REQUIRED ACTION: Scan the records for "obratio". Show the matching lines.

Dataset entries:
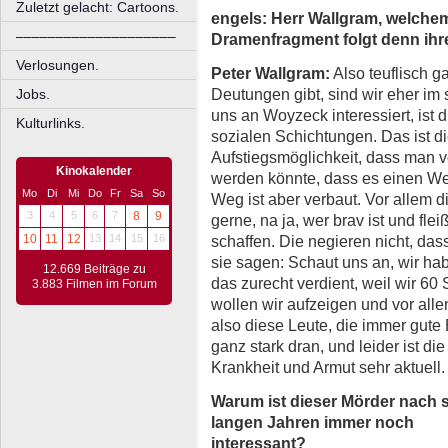
Zuletzt gelacht: Cartoons.
engels: Herr Wallgram, welche
––––––––––––––––––––
Dramenfragment folgt denn ihr
Verlosungen.
Peter Wallgram:
Also teuflisch g
Deutungen gibt, sind wir eher im
Jobs.
uns an Woyzeck interessiert, ist
Kulturlinks.
sozialen Schichtungen. Das ist 
Aufstiegsmöglichkeit, dass man 
Kinokalender
werden könnte, dass es einen We
Mo
Di
Mi
Do
Fr
Sa
So
Weg ist aber verbaut. Vor allem d
3
4
5
6
7
8
9
gerne, na ja, wer brav ist und flei
schaffen. Die negieren nicht, das
10
11
12
13
14
15
16
sie sagen: Schaut uns an, wir ha
12.669 Beiträge zu
das zurecht verdient, weil wir 60
3.883 Filmen im Forum
wollen wir aufzeigen und vor all
also diese Leute, die immer gut
ganz stark dran, und leider ist di
Krankheit und Armut sehr aktuell
Warum ist dieser Mörder nach 
langen Jahren immer noch
interessant?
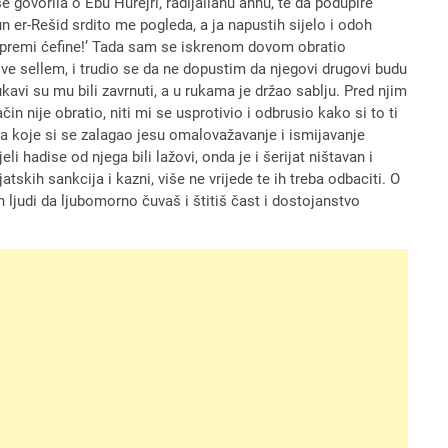
e govorila o Ebu Hurejri, radijallahu anhu, te da podupire
un er-Rešid srdito me pogleda, a ja napustih sijelo i odoh
ripremi ćefine!’ Tada sam se iskrenom dovom obratio
 ve sellem, i trudio se da ne dopustim da njegovi drugovi budu
kavi su mu bili zavrnuti, a u rukama je držao sablju. Pred njim
 nije obratio, niti mi se usprotivio i odbrusio kako si to ti
 i za koje si se zalagao jesu omalovažavanje i ismijavanje
 hadise od njega bili lažovi, onda je i šerijat ništavan i
tskih sankcija i kazni, više ne vrijede te ih treba odbaciti. O
gih ljudi da ljubomorno čuvaš i štitiš čast i dostojanstvo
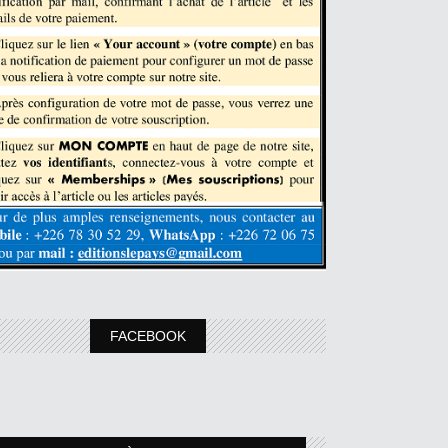
FACEBOOK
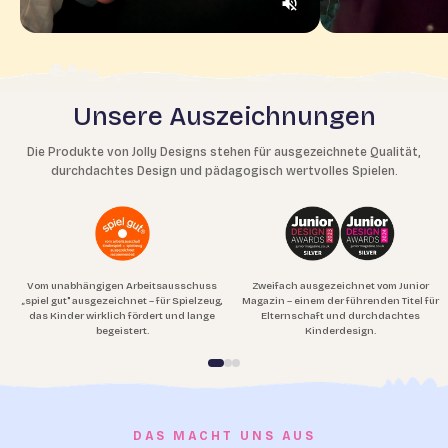
Unsere Auszeichnungen
Die Produkte von Jolly Designs stehen für ausgezeichnete Qualität,
durchdachtes Design und pädagogisch wertvolles Spielen.
Vom unabhängigen Arbeitsausschuss
Zweifach ausgezeichnet vom Junior
„spiel gut" ausgezeichnet – für Spielzeug,
Magazin – einem der führenden Titel für
das Kinder wirklich fördert und lange
Elternschaft und durchdachtes
begeistert.
Kinderdesign.
DAS MACHT UNS AUS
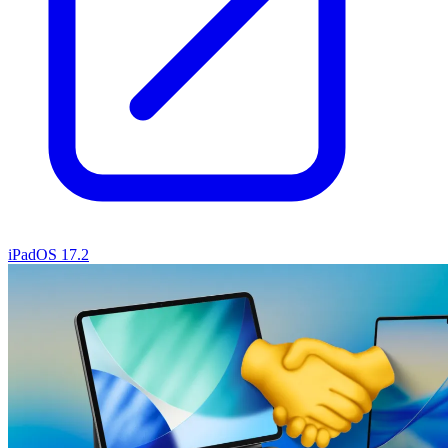
iPadOS 17.2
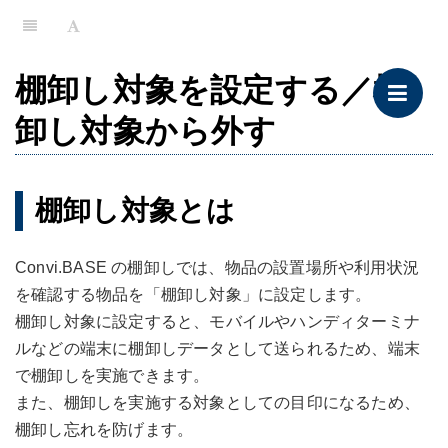
棚卸し対象を設定する／棚
卸し対象から外す
棚卸し対象とは
Convi.BASE の棚卸しでは、物品の設置場所や利用状況
を確認する物品を「棚卸し対象」に設定します。
棚卸し対象に設定すると、モバイルやハンディターミナ
ルなどの端末に棚卸しデータとして送られるため、端末
で棚卸しを実施できます。
また、棚卸しを実施する対象としての目印になるため、
棚卸し忘れを防げます。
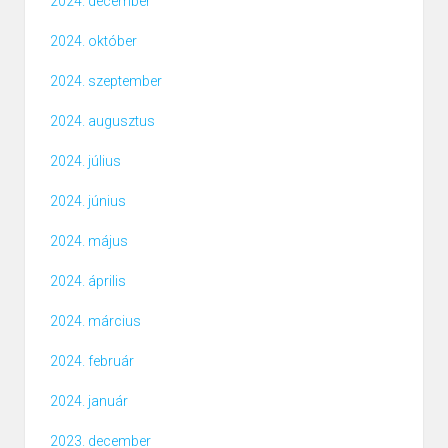
2024. december
2024. október
2024. szeptember
2024. augusztus
2024. július
2024. június
2024. május
2024. április
2024. március
2024. február
2024. január
2023. december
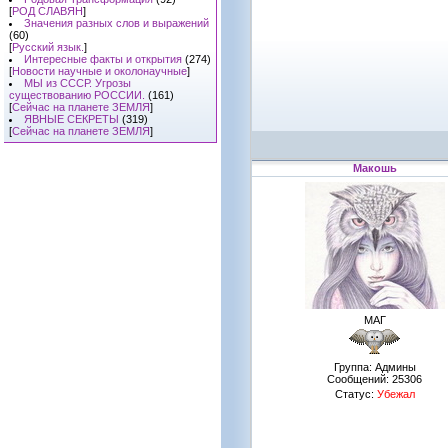
[
РОД СЛАВЯН
]
Значения разных слов и выражений
(60)
[
Русский язык.
]
Интересные факты и открытия
(274)
[
Новости научные и околонаучные
]
МЫ из СССР. Угрозы
существованию РОССИИ.
(161)
[
Сейчас на планете ЗЕМЛЯ
]
ЯВНЫЕ СЕКРЕТЫ
(319)
[
Сейчас на планете ЗЕМЛЯ
]
Макошь
МАГ
Группа: Админы
Сообщений:
25306
Статус:
Убежал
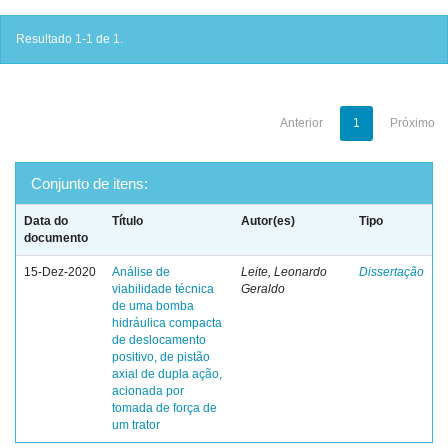
Resultado 1-1 de 1.
Anterior
1
Próximo
Conjunto de itens:
Data do
Título
Autor(es)
Tipo
documento
15-Dez-2020
Análise de
Leite, Leonardo
Dissertação
viabilidade técnica
Geraldo
de uma bomba
hidráulica compacta
de deslocamento
positivo, de pistão
axial de dupla ação,
acionada por
tomada de força de
um trator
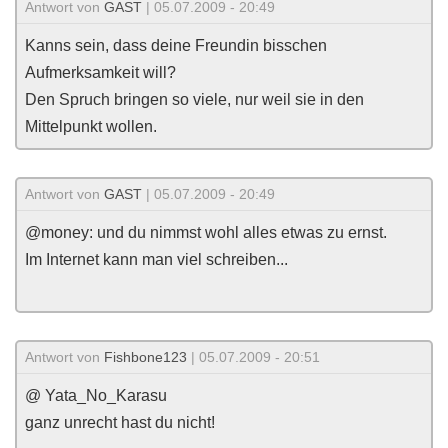
Antwort von
GAST
| 05.07.2009 - 20:49
Kanns sein, dass deine Freundin bisschen
Aufmerksamkeit will?
Den Spruch bringen so viele, nur weil sie in den
Mittelpunkt wollen.
Antwort von
GAST
| 05.07.2009 - 20:49
@money: und du nimmst wohl alles etwas zu ernst.
Im Internet kann man viel schreiben...
Antwort von
Fishbone123
| 05.07.2009 - 20:51
@ Yata_No_Karasu
ganz unrecht hast du nicht!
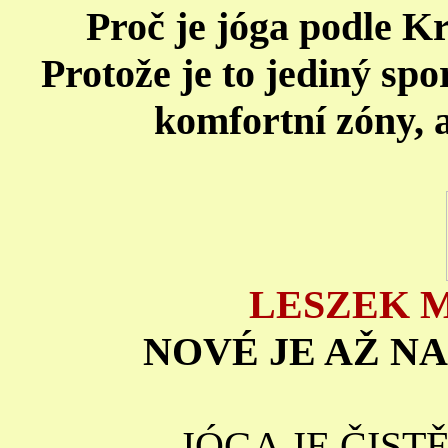
Proč je jóga podle K
Protože je to jediný spo
komfortní zóny, a
LESZEK 
NOVÉ JE AŽ N
JÓGA JE ČIST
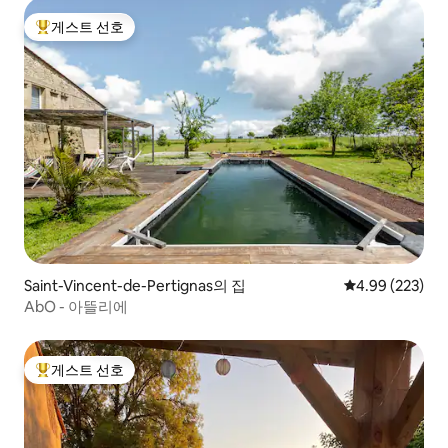
게스트 선호
상위 게스트 선호
Saint-Vincent-de-Pertignas의 집
평점 4.99점(5점
4.99 (223)
AbO - 아뜰리에
게스트 선호
상위 게스트 선호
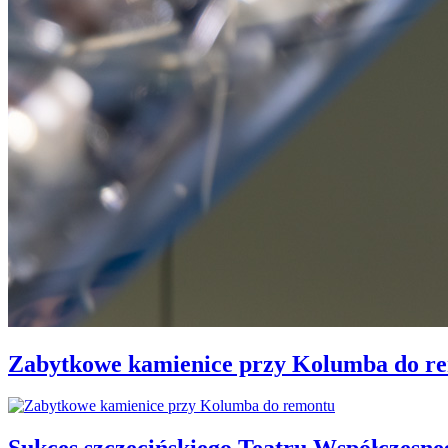
Zabytkowe kamienice przy Kolumba do r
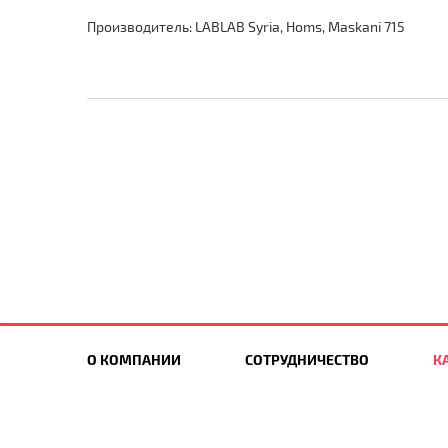
Производитель: LABLAB Syria, Homs, Maskani 715
О КОМПАНИИ
СОТРУДНИЧЕСТВО
К
НОВИНКИ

ANSWER SPACE:
ripremi ćefine!’ Tada sam se iskrenom dovom obratio
 nije obratio, niti mi se usprotivio i odbrusio kako si to ti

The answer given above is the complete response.